The Girl Who Cried “Pregnant!"

>> Wednesday, September 16, 2015

It’s hard to even know what to say at this point.

Last September we had a chemical pregnancy after a while of trying for baby number 2. I thought it was the absolute worst experience ever. What a joke. Second line on the test for a few days. Then . . . it disappeared. Surely it was a fluke. Everyone told me I’d be more fertile after the miscarriage, but it took another six months to get pregnant again with “perfect” timing.

When we got pregnant again in February, I felt much more optimistic. The line kept getting darker. I had symptoms! I even got wicked morning sickness for weeks on end. This was IT, I thought. How could lightning strike twice? I even saw the heartbeat on ultrasound a few times. And then we lost that one, too, but it was so much more painful and complicated emotionally and physically.

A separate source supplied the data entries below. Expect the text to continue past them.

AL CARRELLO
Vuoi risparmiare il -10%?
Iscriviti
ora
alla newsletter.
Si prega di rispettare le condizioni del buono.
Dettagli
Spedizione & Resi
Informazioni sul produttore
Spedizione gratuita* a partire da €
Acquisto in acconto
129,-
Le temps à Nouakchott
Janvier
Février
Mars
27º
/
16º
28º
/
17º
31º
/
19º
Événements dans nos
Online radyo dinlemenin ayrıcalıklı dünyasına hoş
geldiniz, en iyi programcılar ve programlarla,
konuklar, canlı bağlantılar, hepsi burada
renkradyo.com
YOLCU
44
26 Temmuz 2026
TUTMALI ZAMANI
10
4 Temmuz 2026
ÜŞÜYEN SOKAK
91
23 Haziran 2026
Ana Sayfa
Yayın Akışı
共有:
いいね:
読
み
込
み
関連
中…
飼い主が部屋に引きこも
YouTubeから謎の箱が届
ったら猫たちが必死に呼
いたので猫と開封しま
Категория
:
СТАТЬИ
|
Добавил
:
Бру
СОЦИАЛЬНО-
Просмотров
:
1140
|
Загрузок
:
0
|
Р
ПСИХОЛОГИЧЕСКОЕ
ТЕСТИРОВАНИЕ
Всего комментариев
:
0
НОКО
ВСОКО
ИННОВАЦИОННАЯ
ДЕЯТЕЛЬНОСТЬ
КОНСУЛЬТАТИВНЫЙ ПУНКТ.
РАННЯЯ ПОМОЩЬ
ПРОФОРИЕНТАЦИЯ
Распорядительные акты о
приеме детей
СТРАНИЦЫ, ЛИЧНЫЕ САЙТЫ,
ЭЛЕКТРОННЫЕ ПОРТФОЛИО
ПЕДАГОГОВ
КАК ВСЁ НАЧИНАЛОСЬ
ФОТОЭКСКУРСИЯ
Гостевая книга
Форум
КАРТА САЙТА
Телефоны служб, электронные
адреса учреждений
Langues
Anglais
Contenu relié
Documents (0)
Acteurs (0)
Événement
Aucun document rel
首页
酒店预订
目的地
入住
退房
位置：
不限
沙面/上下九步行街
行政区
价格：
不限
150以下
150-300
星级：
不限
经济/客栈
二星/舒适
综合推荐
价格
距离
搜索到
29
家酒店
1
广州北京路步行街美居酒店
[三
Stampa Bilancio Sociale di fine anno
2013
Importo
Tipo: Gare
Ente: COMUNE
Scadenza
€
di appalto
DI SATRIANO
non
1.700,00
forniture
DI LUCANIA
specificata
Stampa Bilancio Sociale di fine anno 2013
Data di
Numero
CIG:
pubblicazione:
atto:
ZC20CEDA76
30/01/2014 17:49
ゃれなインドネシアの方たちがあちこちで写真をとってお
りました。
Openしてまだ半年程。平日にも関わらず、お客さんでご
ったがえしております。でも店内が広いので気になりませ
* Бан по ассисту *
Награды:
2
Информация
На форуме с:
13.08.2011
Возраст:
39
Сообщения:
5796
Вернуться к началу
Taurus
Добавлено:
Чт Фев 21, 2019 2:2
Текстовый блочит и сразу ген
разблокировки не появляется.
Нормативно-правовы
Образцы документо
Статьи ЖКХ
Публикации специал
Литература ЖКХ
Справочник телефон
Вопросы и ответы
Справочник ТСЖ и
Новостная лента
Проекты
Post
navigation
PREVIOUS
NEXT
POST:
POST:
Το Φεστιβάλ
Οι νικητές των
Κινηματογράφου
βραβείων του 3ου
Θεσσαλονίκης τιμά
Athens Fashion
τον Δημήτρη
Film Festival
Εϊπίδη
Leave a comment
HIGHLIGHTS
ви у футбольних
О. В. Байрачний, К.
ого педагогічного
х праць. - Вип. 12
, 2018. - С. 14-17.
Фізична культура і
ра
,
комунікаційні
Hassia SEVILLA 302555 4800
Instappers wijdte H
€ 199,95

And now I’m going through my third loss in a year. Again, it’s a chemical pregnancy. I got a positive test the day I was due with my period. Several days later, I noticed the line wasn’t as strong. My levels were at a measly 12 yesterday. The doctor -- optimistic -- put me on progesterone supplementation, but the test went stark white negative this morning -- it’s just delaying the inevitable.

Autumn used to be my favorite season, but I can’t quite say it is anymore. Especially this year as my due date looms in late October. It isn’t to say that my chemical pregnancies mean less to me, but I didn’t have much tangible with them. They were there and then they weren’t. Like a bad dream. I thought for sure I’d be pregnant by Halloween. The idea was holding my sanity together.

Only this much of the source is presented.